Immune Reconstitution Inflammatory Syndrome

Dysregulated, hyper-inflammatory state that occurs due to an abrupt shift from an anti-inflammatory and immunosuppressed state to a pro-inflammatory state.

Although IRIS can occur in any patient seeing a recovery of suppressed immune function, the disease was originally described in HIV patients commencing HAART who paradoxically developed opportunistic infections, and most of the evidence relates to this population.

Diagnosis requires both improving immunologic function and one of either:

Epidemiology and Risk Factors

IRIS is also known as: immune recovery disease, immune reconstitution disease, immune reconstitution syndrome, immune restoration disease, and immune rebound illness.

Early papers also described it variably as: paradoxical immune activation, immune restitution vitritis (for the ocular variants), paradoxical inflammatory flares, partial immune restoration and pathogen associated inflammatory disease.

Factors influencing incidence and severity of IRIS in HIV include:

  • Severity of CD4 lymphopenia
  • Severity of existing opportunistic infection
  • Certain previous opportunistic infections
    • C. neoformans
      Cryptococcal meningitis.
    • P. jirovecii
      PJP.
    • TB
    • M. avium complex
    • CMV
      • Retinitis
    • HSV
    • VZV
    • Hepatitis
  • HIV viral load prior to commencing HAART
  • Rapid response to HAART

Pathophysiology

Underlying mechanisms are not fully understood, but include a rapid ↑ in immune function including:

  • Rapid change in T-helper responses
  • ↑ Lymphocyte proliferation
  • Pathogen specific delayed-hypersensitivity

Aetiology

IRIS requires both recovery from an immunosuppressed state and a precipitant:

  • Immunosuppressed states
    • Commencement of HAART for HIV
      IRIS occurs most commonly in the first six months of treatment. May occur in up to 30% of patients, though risk is lower if patients commence HAART prior to significant decline in CD4 counts.
    • Withdrawal of immunosuppression in solid organ transplant
    • Post-partum
      Risk in 3-6 weeks post-partum, as the immunosuppressed state of pregnancy resolves.
    • Resolution of Neutropenia
    • Withdrawal of TNF antagonists
  • Precipitant
    • Latent/opportunistic infections
      Classically:
      • TB
      • Mycobacterium avium
      • CMV
      • HSV
      • Hepatitis viruses
      • Cryptococcus neoformans
      • Pneumocystis jirovecii
    • Autoimmune diseases
      SLE, RA.

Clinical Features

Relate to the presenting symptoms of the precipitating illness.
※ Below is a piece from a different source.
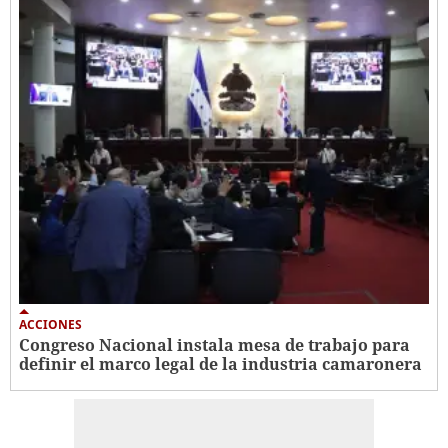
ACCIONES
Congreso Nacional instala mesa de trabajo para
definir el marco legal de la industria camaronera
Diagnostic Approach and DDx

Diagnosis is made clinically:

  • Improvement in immunological function
    • From a suitable nadir of immunosuppression
      • In HIV/AIDS a CD4 nadir of <100 cells/µl is usually required (or <200 for TB)
    • Adequate return of function

Differential is broad, and includes:

  • Progression of opportunistic infection for another reason
  • New opportunistic infection
  • Drug toxicity

Management

  • Treat underlying cause
  • Consider altering immunotherapy
  • Symptomatic relief

Specific therapy:

  • Pharmacological
    • Continue or consider adjusting HAART
    • Immunosuppression
      • Corticosteroids
        • Prednisolone 0.5-1mg/kg/day
      • Infliximab

Complications

  • HAART resistance
  • HAART compliance

Prognosis

Varies depending on the organ involvement:

  • Majority of cases are mild and self-limiting
  • CNS or pulmonary involvement may lead to death or severe neurological morbidity.

References

  1. Thapa S, Shrestha U. Immune Reconstitution Inflammatory Syndrome. [Updated 2022 May 10]. In: StatPearls [Internet]. Treasure Island (FL): StatPearls Publishing; 2022 Jan. 
  2. Wolfe C. Immune reconstitution inflammatory syndrome. In: UpToDate, Post TW (Ed), UpToDate, Waltham, MA. Accessed December 14, 2022.
  3. Nelson, Ann Marie, Yukari C. Manabe, and Sebastian B. Lucas. “Immune Reconstitution Inflammatory Syndrome (IRIS): What Pathologists Should Know.” Seminars in Diagnostic Pathology, Seminars Issue on HIV-related Disease, 34, no. 4 (July 1, 2017): 340–51. .
  4. Bersten, A. D., & Handy, J. M. (2018). Oh’s Intensive Care Manual. Elsevier Gezondheidszorg.